Sunday, 15 November 2009

ONE MORE EFFORT, CHINAMEN, IF YOU WANT TO BE REVOLUTIONARIES! (FRANCE/1977/RENÉ VIÉNET, FRANCIS DERON)

Collaging archive footage from assorted sources, infamous Situationist director René Viénet portrays a darkly humorous vision of China as a political minefield. The film seeks to expose a long-running counter-Maoist tradition by ironical veneration of the icons of Marxist China. Introducing the main players – Mao Zedong, Liu Shaoqi, Deng Xiaoping – as if they were glamorous actors, the film is mostly free of narration, an eclectic soundtrack coaxing diverse film clips together. For example, a montage of Chinese women is accompanied by an instrumental version of Je T’Aime... Moi Non Plus. The sequence is repeated immediately after, this time with a commentary that describes the case of a schoolteacher who had raped six of his female students, painting him as a bourgeois challenge to the Chinese Communist Revolution in the forties. Later descriptions of real-life struggles are attached to equally discordant images, such as kung fu movies and colourful Chinese musicals.

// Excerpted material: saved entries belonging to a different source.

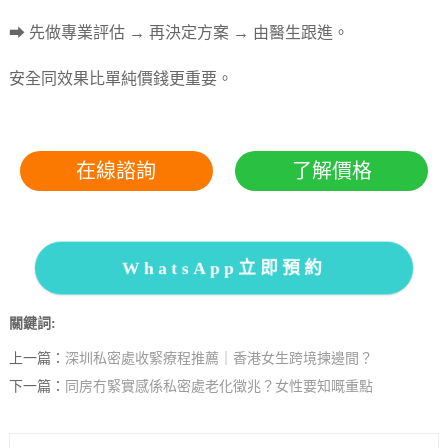
➡ 先做專業評估 → 再決定方案 → 由醫生跟進。
安全同效果比單純價錢更重要。
在線諮詢
了解價格
WhatsApp立即預約
關鍵詞:
上一篇：
深圳私密處收緊療程推薦｜香港女生跨境揀邊間？
下一篇：
同房冇緊實感係私密處老化徵兆？女性要知嘅重點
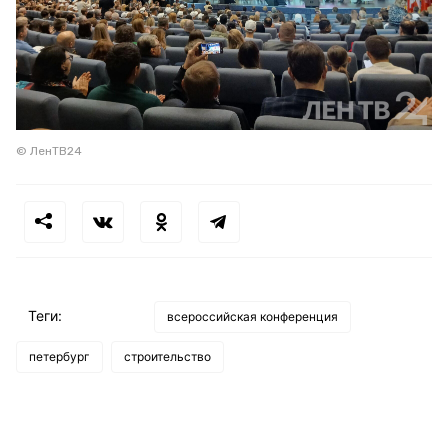
© ЛенТВ24
Теги:
всероссийская конференция
петербург
строительство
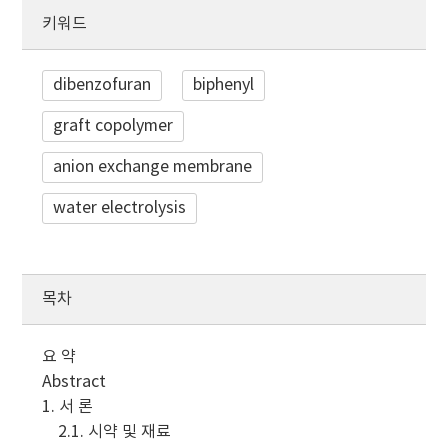
키워드
dibenzofuran
biphenyl
graft copolymer
anion exchange membrane
water electrolysis
목차
요 약
Abstract
1. 서 론
2.1. 시약 및 재료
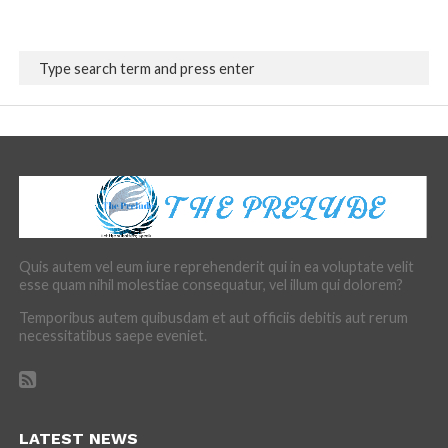
Quis autem vel eum iure reprehenderit qui in ea voluptate velit
esse quam nihil molestiae consequatur, vel illum qui dolorem?
Temporibus autem quibusdam et aut officiis debitis aut rerum
necessitatibus saepe eveniet.
LATEST NEWS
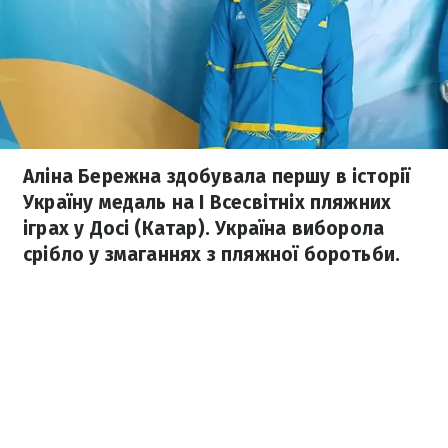
Аліна Бережна здобувала першу в історії
Україну медаль на I Всесвітніх пляжних
іграх у Досі (Катар). Україна виборола
срібло у змаганнях з пляжної боротьби.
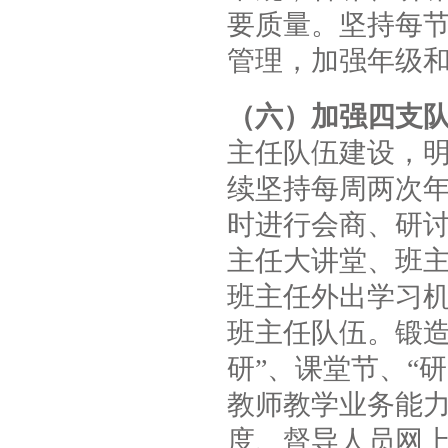
要质量。坚持每
管理，加强年级
（六）加强四支
主任队伍建设，
续坚持每周两次
时进行会商、研
主任大讲堂、班
班主任外出学习机
班主任队伍。锻造
研”、课堂节、“研
教师教学业务能
度、督导人员网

Viénet, well-known for his studies on China and intentionally humorous use of détournement (the art of using pre-existing cultural items as a basis for new works that subvert them), lived in China briefly in the sixties, and was actually exiled for his anti-Maoist beliefs. His two earlier films, Can Dialectics Break Bricks? and The Girls of Kamare, dubbed existing Chinese and Japanese films with new dialogues recognising the potent violence of language. Here, the process is marginally less farcical, and Viénet’s controversial juxtapositions create meaning rather than destroying it, but generally the product is too haughty for its own good.